На стене тикают часы...
– Мне страшно... – шепчу я.
В его взгляде сочувствие и сожаление. Или я полная дура и ничего не понимаю во взглядах! Наверняка так и есть.
А прикосновения у него очень бережные. От его прикосновений не хочется помыться, как должно быть в этой ситуации.
И этот его совершенно неуместный и шокирующий поцелуй в ладонь... Что это было?
Какой же ты странный, мой похититель!
И мне, как дуре, кажется – вот я его сейчас попрошу отвезти меня к папе, и он отвезёт...
– Как тебя зовут?.. – шепчу я.
Ты дура, Ника, дура... Какая же ты дура! Ну какой похититель скажет своё имя?
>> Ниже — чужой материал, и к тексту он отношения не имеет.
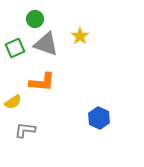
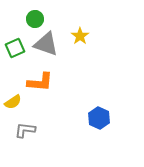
orange L-shape: moved 2 px left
Его губы вздрагивают, словно он хочет ответить. Но тут же сжимаются в рассерженную линию. Нахмуривается. Отводит глаза.
– Меня зовут Ника... – зачем-то говорю я срывающимся голосом. Пытаюсь поймать его взгляд. Не хочу быть безликой для него. Может, если он почувствует меня, то не станет обижать, не сможет...
Опять наворачиваются слёзы от страха и беспомощности.
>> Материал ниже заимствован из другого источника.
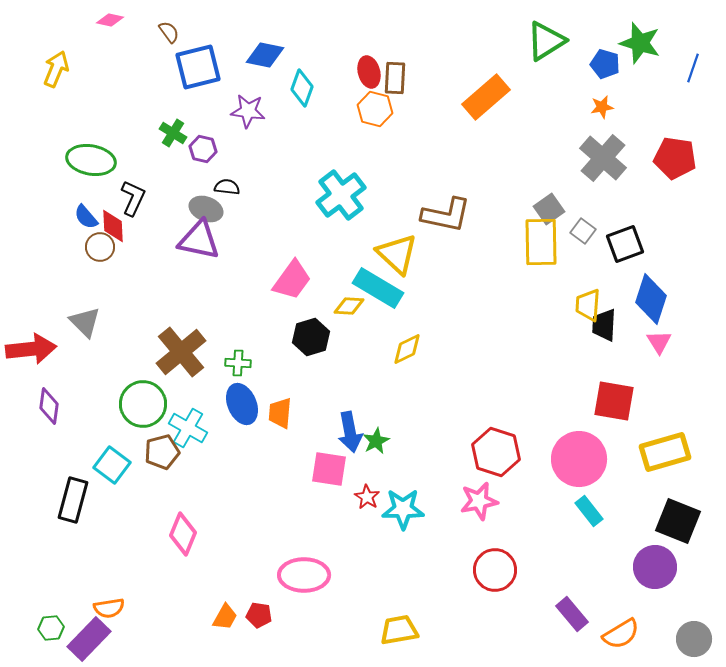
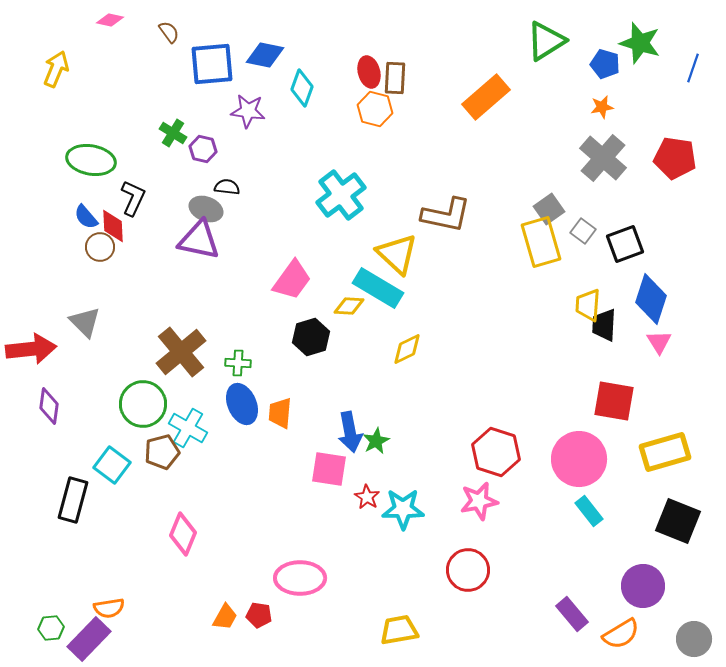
blue square at (198, 67): moved 14 px right, 3 px up; rotated 9 degrees clockwise
yellow rectangle at (541, 242): rotated 15 degrees counterclockwise
purple circle at (655, 567): moved 12 px left, 19 px down
red circle at (495, 570): moved 27 px left
pink ellipse at (304, 575): moved 4 px left, 3 px down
– Как тебя зовут?.. – отчаянно и тихо спрашиваю ещё раз.
Шевелит коротко губами, но я не могу понять.
– Почему ты не говоришь со мной?
Словно привычным движением немного оттягивает вниз ворот водолазки. Сначала мне кажется, что под водолазкой ещё одна, только чуть помятая и с рисунком. А потом я понимаю, что это... тело! Шея в глубоких шрамах... забитых тату! Меня передёргивает... Резко отстраняюсь, вжимаясь в стену спиной. Я как будто на себе чувствую, как появлялся каждый этот шрам.
– Господи!!
Прикрываю свою шею ладонью, пытаясь избавиться от этих навеянных не своих ощущений. Какой кошмар!
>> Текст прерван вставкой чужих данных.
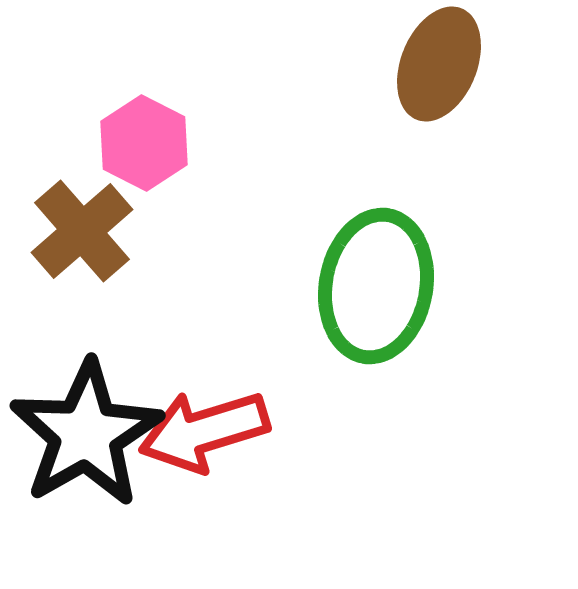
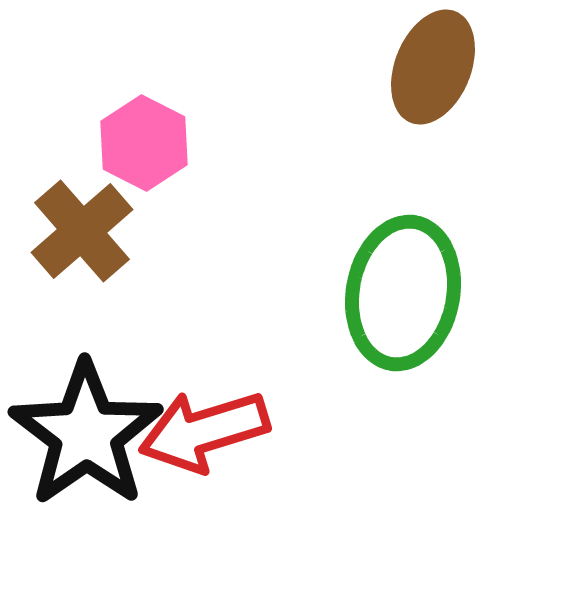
brown ellipse: moved 6 px left, 3 px down
green ellipse: moved 27 px right, 7 px down
black star: rotated 5 degrees counterclockwise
Его взгляд темнеет и... теряет свою глубину. Словно выключается. Лицо становится равнодушнее. Спокойнее. Беспристрастнее. Отпускает ворот. Упругая ткань прячет шрамы. Опускает глаза, нервно проводя по волосам пятернёй.
– Ты не можешь говорить?..
Чуть заметно кивает.
– Очень жаль... – рвано вздыхаю я, шмыгая носом.
И мы снова молчим. Теперь уже не глядя друг на друга.
Неожиданно протягивает мне руку, словно прося мою. Неуверенно вкладываю трясущиеся пальцы. Сжимает. Переворачивает ладонью вверх. И указательным пальцем второй руки медленно рисует на моей ладони.
С...
А...
Ш...
А...
– Саша... – коротко и нервно пытаюсь улыбнуться сквозь слёзы.
Он задумчиво смотрит на мою ладонь. И, немного посомневавшись, рисует снова.
Ь...
Мягкий знак?..
Собака опять срывается на лай, и я машинально дёргаюсь, вырывая руку и обнимая себя за плечи. Встаёт. Кивает мне на деревянную лестницу наверх.